Metadata mining and analysis
In this section we will review the employed methods for metadata collection and analysis, not claiming to be exhaustive because they depends on the cases we encountered.
A good starting point to get an idea of the available data is the Open GLAM Survey, an ongoing project that documents open access policies in the GLAM (Galleries, Libraries, Archives, and Museums) sector. It includes a spreadsheet that catalogs metadata sources and the associated license.
Leveraging APIs
Having access to metadata in its raw form, typically a JSON file outputted from a server or a bibliographic record, can offer great insights into its underlying structure, the descriptive fields used, and additional information beyond that visible on online collection websites.
Some collection management software offers compatibility with the Open Archives Initiative Protocol for Metadata Harvesting (OAI-PMH), a protocol that enables repositories to expose their metadata in a standardized way for aggregation purposes. It relies on Dublin Core as a lingua franca of exchange, with the drawback that the simplification of structured records can lead to the conflation of distinct fields, where the original context of the data can no longer be traced.

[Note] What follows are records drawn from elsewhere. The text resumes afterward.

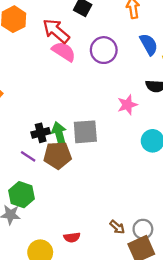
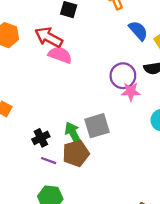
purple circle: (104, 50) -> (123, 76), moved
pink star: (127, 105) -> (131, 92), turned 30
black cross: (41, 133) -> (41, 138), moved

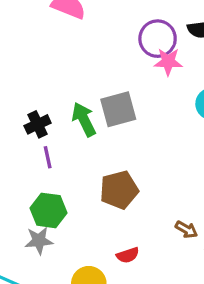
brown pentagon: (76, 153) -> (119, 190), moved
purple line: (49, 161) -> (48, 157), turned 56

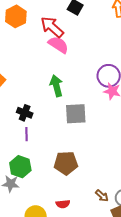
green arrow: (84, 119) -> (56, 86), moved
black cross: (38, 124) -> (25, 113), turned 35

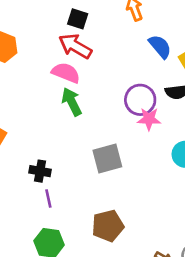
red arrow: (52, 27) -> (75, 46), moved
green arrow: (56, 86) -> (72, 102), moved

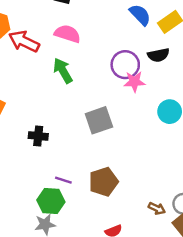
red arrow: (75, 46) -> (24, 41), moved
pink semicircle: (66, 73) -> (67, 34), moved
purple line: (48, 199) -> (63, 180), moved, turned -56

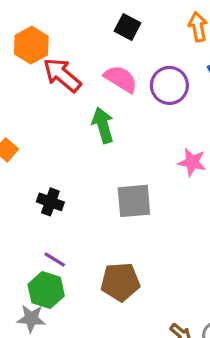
purple circle: (125, 65) -> (169, 85), moved
purple line: (63, 180) -> (55, 260), moved

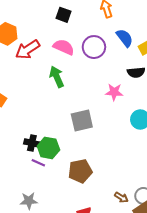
red arrow: (62, 75) -> (28, 50), turned -65
black cross: (50, 202) -> (32, 143), moved
green hexagon: (46, 290) -> (48, 148), moved

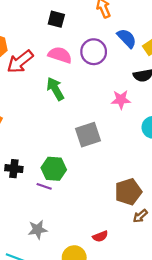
black cross: (32, 143) -> (14, 169), moved
brown pentagon: (80, 171) -> (128, 192), moved
brown arrow: (121, 197) -> (140, 216), turned 112

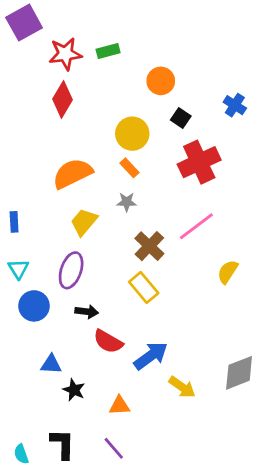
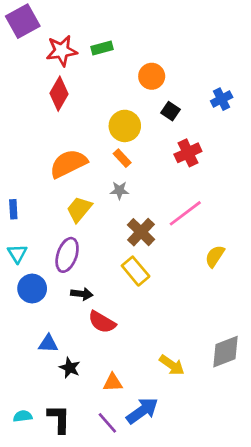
blue cross: (235, 105) -> (222, 99), turned 30
red cross: (199, 162) -> (188, 153), size x0.7
blue arrow: (151, 356) -> (142, 411), moved
cyan semicircle: (21, 454) -> (23, 416), moved, turned 102

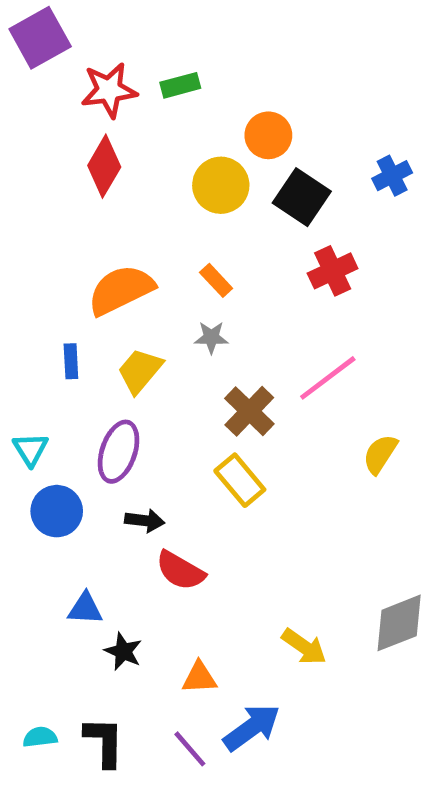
black square: (170, 111) -> (302, 197), size x1.6
yellow circle: (125, 126) -> (221, 185), moved
blue rectangle: (13, 209) -> (71, 361), moved

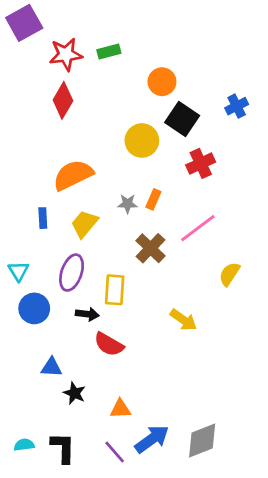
yellow circle: (221, 185) -> (142, 141), moved
orange rectangle: (216, 280) -> (153, 199), moved, turned 66
yellow rectangle: (240, 480) -> (115, 290), moved, turned 44
gray diamond: (399, 623) -> (202, 441), moved
yellow arrow: (304, 647) -> (184, 320), moved

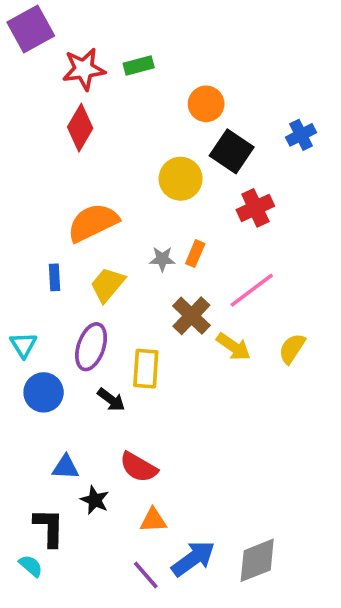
black arrow: (87, 314) -> (111, 400), turned 30
yellow arrow: (184, 320) -> (233, 347), moved
red semicircle: (109, 344) -> (139, 467), moved
cyan semicircle: (24, 445) -> (31, 566), turned 48
black L-shape: (63, 448) -> (49, 527), moved

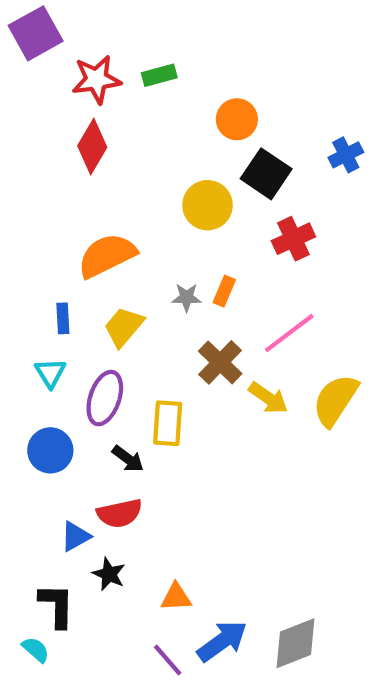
cyan triangle: (23, 345) -> (50, 373), moved
yellow semicircle: (292, 349) -> (335, 400), size x1.5
blue triangle: (65, 467) -> (75, 536), turned -32
red semicircle: (139, 467) -> (119, 513), moved, turned -42

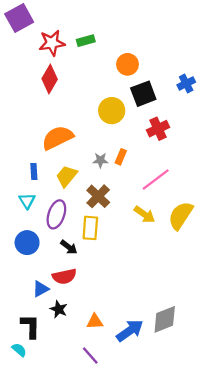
black square: (266, 174) -> (143, 94), turned 35
brown cross: (220, 362) -> (98, 196), moved
blue arrow: (222, 641) -> (130, 331), moved
gray diamond: (296, 643) -> (165, 319), moved

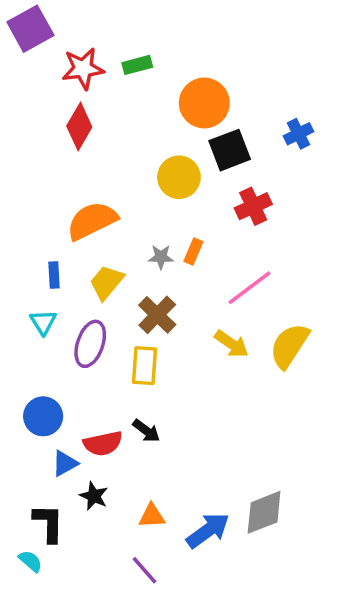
orange circle: (127, 64) -> (204, 103), size x1.4
blue circle: (27, 243) -> (43, 416), moved
black arrow: (69, 247) -> (146, 431), moved

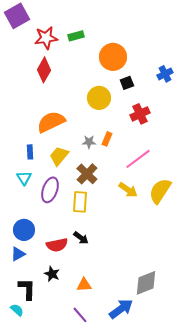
black square: (230, 150) -> (127, 83), size x0.6
blue triangle: (65, 463) -> (18, 254), moved
blue arrow: (208, 530) -> (121, 309), moved

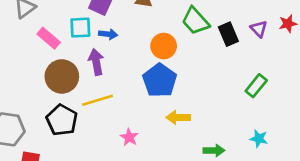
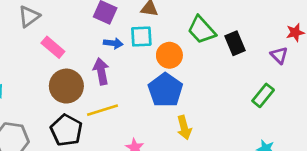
cyan square: (80, 28) -> (141, 37), moved
purple triangle: (259, 29) -> (279, 55), moved
yellow arrow: (178, 117) -> (184, 128), turned -105

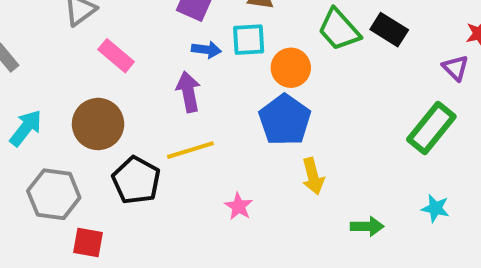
black rectangle: (235, 43) -> (389, 30), moved, turned -35
brown circle: (66, 86) -> (98, 124), moved
green rectangle: (263, 95) -> (431, 128), size x1.4

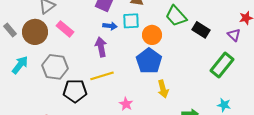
black rectangle: (389, 30) -> (201, 30), moved
brown circle: (98, 124) -> (35, 32), moved
black pentagon: (136, 180) -> (75, 91), turned -30
gray hexagon: (54, 194) -> (55, 67), moved

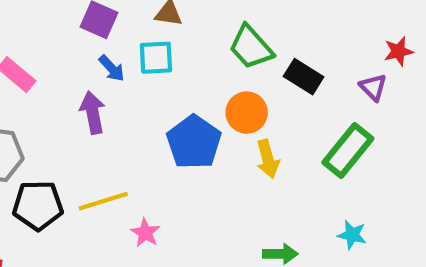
blue arrow: (110, 26) -> (112, 68), turned 40
orange circle: (152, 35) -> (247, 113), moved
yellow line: (102, 76) -> (103, 201), moved
yellow arrow: (163, 89) -> (268, 159), moved

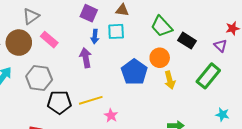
blue arrow: (112, 68) -> (95, 36), turned 48
cyan star: (352, 235) -> (222, 114), moved

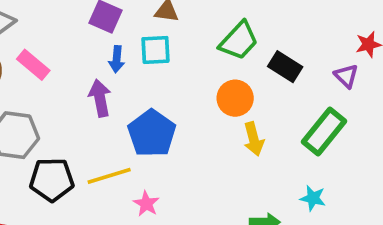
green trapezoid: (162, 26) -> (239, 41), turned -95
blue pentagon: (134, 72) -> (152, 133), moved
cyan star: (222, 114) -> (313, 198), moved

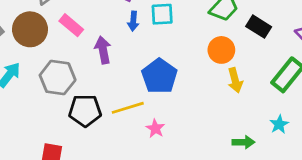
purple arrow: (100, 98) -> (103, 50), moved
cyan star: (313, 198) -> (279, 124), turned 30

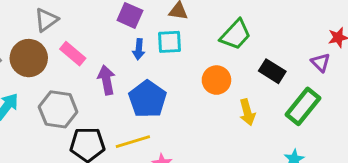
black rectangle: (259, 27) -> (272, 71), moved
orange circle: (221, 50) -> (216, 80), moved
blue pentagon: (159, 76) -> (148, 99), moved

xml title="<a href='https://jcb.lunaimaging.com/luna/servlet/oai?verb=GetRecord&identifier=JCB~1~1~207~230331&metadataPrefix=oai_dc' target='_blank' style='color: inherit;'>OAI record for the Vak-Vak tree</a>"
<oai_dc:dc>
<dc:identifier>https://jcb.lunaimaging.com/luna/servlet/detail/JCB~1~1~207~230331</dc:identifier>
<dc:date>[1730]</dc:date>
<dc:date>1701-1750</dc:date>
<dc:identifier>B730 T186</dc:identifier>
<dc:identifier>04407-16</dc:identifier>
<dc:description>The Vak-Vak tree with two winged creatures, one a harpy, the other a zaghsar or talking crow.</dc:description>
<dc:title>[The vak-vak tree]</dc:title>
</oai_dc:dc>
So, if available, it is best to rely on the APIs of the institutions, which directly provide the metadata they hold as organized internally. Of the institutions we consulted, Tate, John Carter Brown Libeary, Centre Pompidou and Trentino library system offered this type of service, although it was not always clearly stated. In fact, often the availability of an API is not indicated but can be verified by analyzing the network connections of the item’s page when its population depends on the API itself.
JSON embed parsing
Many collection websites rely on server-side rendering (SSRs), meaning that the HTML content—with the metadata related to the item—is delivered to the user’s browser directly from the server, rather than generating it dynamically on the client side. However, some expose the source of the data in json format within an element of the HTML, allowing the categories used in the institution’s servers to be reconstructed.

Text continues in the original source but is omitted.